Surface structure of i-Al(68)Pd(23)Mn(9): An analysis based on the T*(2F) tiling decorated by Bergman polytopes

TL;DR

This paper analyzes the surface structure of i-Al(68)Pd(23)Mn(9) using tiling decorated by Bergman polytopes, explaining terrace patterns and step heights through projection techniques and cluster models.

Contribution

It introduces a geometric model using T*(2F) tiling decorated with Bergman polytopes to interpret surface terrace structures in quasicrystals.

Findings

Fibonacci sequence of step heights explained by the model

Surface terraces correspond to layers of Bergman or Mackay clusters

Polytopes are geometric building blocks, not stable entities

Abstract

A Fibonacci-like terrace structure along a 5fold axis of i-Al(68)Pd(23)Mn(9) monograins has been observed by T.M. Schaub et al. with scanning tunnelling microscopy (STM).

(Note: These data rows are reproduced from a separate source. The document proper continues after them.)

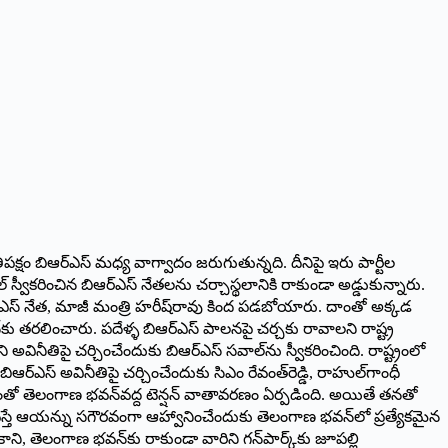
తిపక్షం బిఆర్‌ఎస్‌ ‌మధ్య వాగ్వాదం జరుగుతున్నది. దీనిపై ఇరు పార్టీల
వీకరించిన బిఆర్‌ఎస్‌ ‌నేతలను చర్చాస్థలానికి రాకుండా అడ్డుకున్నారు.
ఎస్‌ ‌నేత, మాజీ మంత్రి హరీష్‌రావు కింద పడబోయారు. దాంతో అక్కడ
టేషన్‌కు తరలించారు. పదేళ్ళ బిఆర్‌ఎస్‌ ‌పాలనపై చర్చకు రావాలని రాష్ట్ర
ినీతిపై చర్చించేందుకు బిఆర్‌ఎస్‌ ‌సవాల్‌ను స్వీకరించింది. రాష్ట్రంలో
‌ఎస్‌ అవినీతిపై చర్చించేందుకు సిఎం రేవంత్‌రెడ్డి, రాహుల్‌గాంధీ
ో తెలంగాణ భవన్‌వద్ద టెన్షన్‌ ‌వాతావరణం ఏర్పడింది. అయితే తనతో
 వస్తే ఆయన్ను సగౌరవంగా ఆహ్వానించేందుకు తెలంగాణ భవన్‌లో ప్రత్యేకమైన
ాని, తెలంగాణ భవన్‌కు రాకుండా వారిని గన్‌పార్క్‌కు జూపల్లి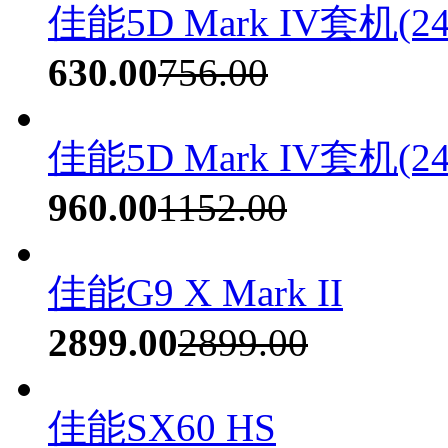
佳能5D Mark IV套机(24
630.00
756.00
佳能5D Mark IV套机(24
960.00
1152.00
佳能G9 X Mark II
2899.00
2899.00
佳能SX60 HS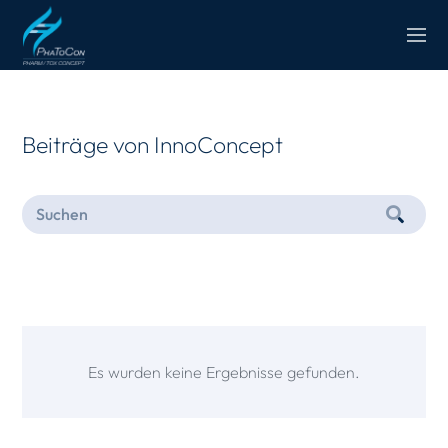
Beiträge von InnoConcept
Es wurden keine Ergebnisse gefunden.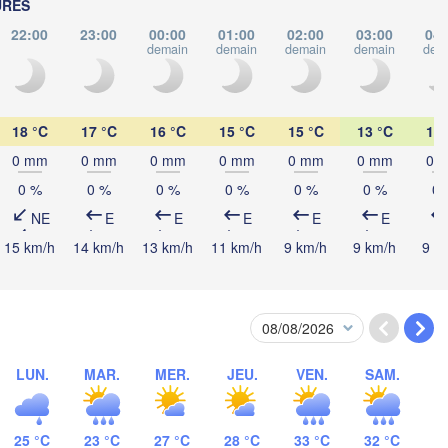
Pécs
URES
Ljubljana
Zagreb
22:00
23:00
00:00
01:00
02:00
03:00
04:
demain
demain
demain
demain
dem
Београд

CROATIE
(Beograd)
Banja Luka
BOSNIE-

HERZÉGOVINE
18 °C
17 °C
16 °C
15 °C
15 °C
13 °C
13 
SERBIE
Sarajevo
0 mm
0 mm
0 mm
0 mm
0 mm
0 mm
0 
Ниш

Split
(Niš)
0 %
0 %
0 %
0 %
0 %
0 %
0 
Со
(
NE
E
E
E
E
E
Pescara
Podgorica
Скопје

15 km/h
14 km/h
13 km/h
11 km/h
9 km/h
9 km/h
9 k
(Skopje)
MACÉDOINE 

DU NORD
Foggia
Tiranë
ALBANIE
Θεσσαλο
Napoli
(Thessal
LUN.
MAR.
MER.
JEU.
VEN.
SAM.
Λάρισα

(Larissa)
GRÈCE
25 °C
23 °C
27 °C
28 °C
33 °C
32 °C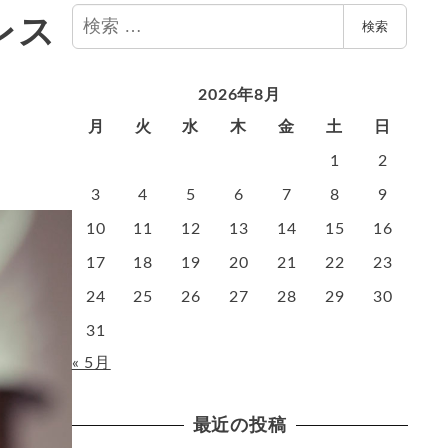
検
レス
検索
索
2026年8月
月
火
水
木
金
土
日
1
2
3
4
5
6
7
8
9
10
11
12
13
14
15
16
17
18
19
20
21
22
23
24
25
26
27
28
29
30
31
« 5月
最近の投稿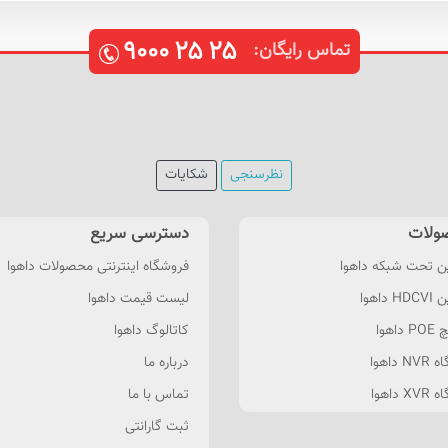
۹۰۰۰
۲۵
۲۵
تماس رایگان:
نظرسنجی
شکایات
ولات
دسترسی سریع
ن تحت شبکه داهوا
فروشگاه اینترنتی محصولات داهوا
 داهوا
لیست قیمت داهوا
داهوا
کاتالوگ داهوا
 داهوا
درباره ما
 داهوا
تماس با ما
ثبت گارانتی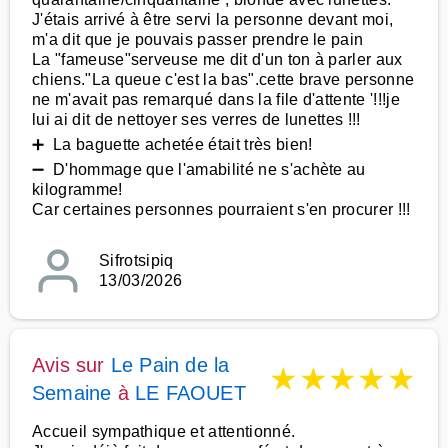
J'étais arrivé à être servi la personne devant moi,
m'a dit que je pouvais passer prendre le pain
La "fameuse"serveuse me dit d'un ton à parler aux
chiens."La queue c'est la bas".cette brave personne
ne m'avait pas remarqué dans la file d'attente '!!!je
lui ai dit de nettoyer ses verres de lunettes !!!
➕ La baguette achetée était très bien!
➖ D'hommage que l'amabilité ne s'achète au
kilogramme!
Car certaines personnes pourraient s'en procurer !!!
Sifrotsipiq
13/03/2026
Avis sur
Le Pain de la
★
★
★
★
★
Semaine
à
LE FAOUET
Accueil sympathique et attentionné.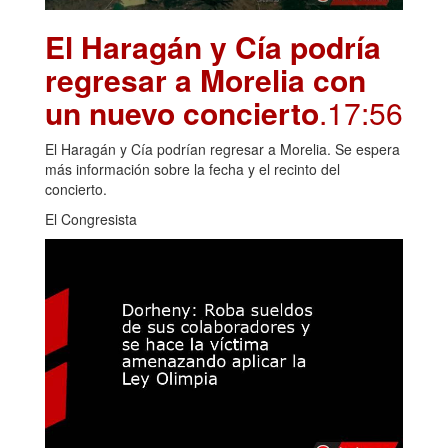
El Haragán y Cía podría
regresar a Morelia con
un nuevo concierto
.17:56
El Haragán y Cía podrían regresar a Morelia. Se espera
más información sobre la fecha y el recinto del
concierto.
El Congresista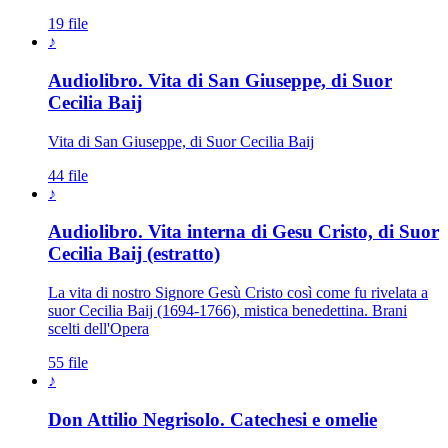
19 file
♪
Audiolibro. Vita di San Giuseppe, di Suor
Patriarca San Giuseppe · Sposo di M
Cecilia Baij
Vita di San Giuseppe, di Suor Cecilia Baij
44 file
♪
Audiolibro. Vita interna di Gesu Cristo, di Suor
Cecilia Baij (estratto)
La vita di nostro Signore Gesù Cristo così come fu rivelata a
suor Cecilia Baij (1694-1766), mistica benedettina. Brani
scelti dell'Opera
55 file
♪
Don Attilio Negrisolo. Catechesi e omelie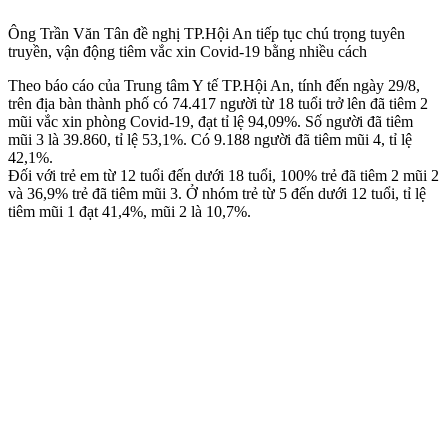
Ông Trần Văn Tân đề nghị TP.Hội An tiếp tục chú trọng tuyên
truyền, vận động tiêm vắc xin Covid-19 bằng nhiều cách
Theo báo cáo của Trung tâm Y tế TP.Hội An, tính đến ngày 29/8,
trên địa bàn thành phố có 74.417 người từ 18 tuổi trở lên đã tiêm 2
mũi vắc xin phòng Covid-19, đạt tỉ lệ 94,09%. Số người đã tiêm
mũi 3 là 39.860, tỉ lệ 53,1%. Có 9.188 người đã tiêm mũi 4, tỉ lệ
42,1%.
Đối với trẻ em từ 12 tuổi đến dưới 18 tuổi, 100% trẻ đã tiêm 2 mũi 2
và 36,9% trẻ đã tiêm mũi 3. Ở nhóm trẻ từ 5 đến dưới 12 tuổi, tỉ lệ
tiêm mũi 1 đạt 41,4%, mũi 2 là 10,7%.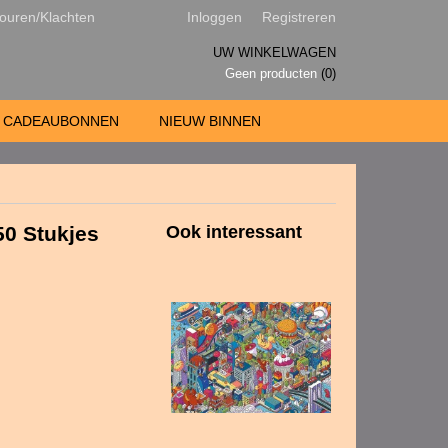
ouren/Klachten
Inloggen
Registreren
UW WINKELWAGEN
Geen producten
(0)
CADEAUBONNEN
NIEUW BINNEN
50 Stukjes
Ook interessant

In the planes of the terraces they see patterns of dark pentagonal holes. These holes are well oriented both within and among terraces. In one of 11 planes Schaub et al. obtain the autocorrelation function of the hole pattern. We interpret these experimental findings in terms of the Katz-Gratias-de Boisseu-Elser model. Following the suggestion of Elser that the Bergman clusters are the dominant motive of this model, we decorate the tiling T*(2F) by the Bergman polytopes only. The tiling T*(2F) allows us to use the powerful tools of the projection techniques. The Bergman polytopes can be easily replaced by the Mackay polytopes as the decoration objects. We derive a picture of ``geared'' layers of Bergman polytopes from the projection techniques as well as from a huge patch. Under the assumption that no surface reconstruction takes place, this picture explains the Fibonacci-sequence of the step heights as well as the related structure in the terraces qualitatively and to certain extent even quantitatively. Furthermore, this layer-picture requires that the polytopes are cut in order to allow for the observed step heights. We conclude that Bergman or Mackay clusters have to be considered as geometric building blocks of the i-AlPdMn structure rather than as energetically stable entities.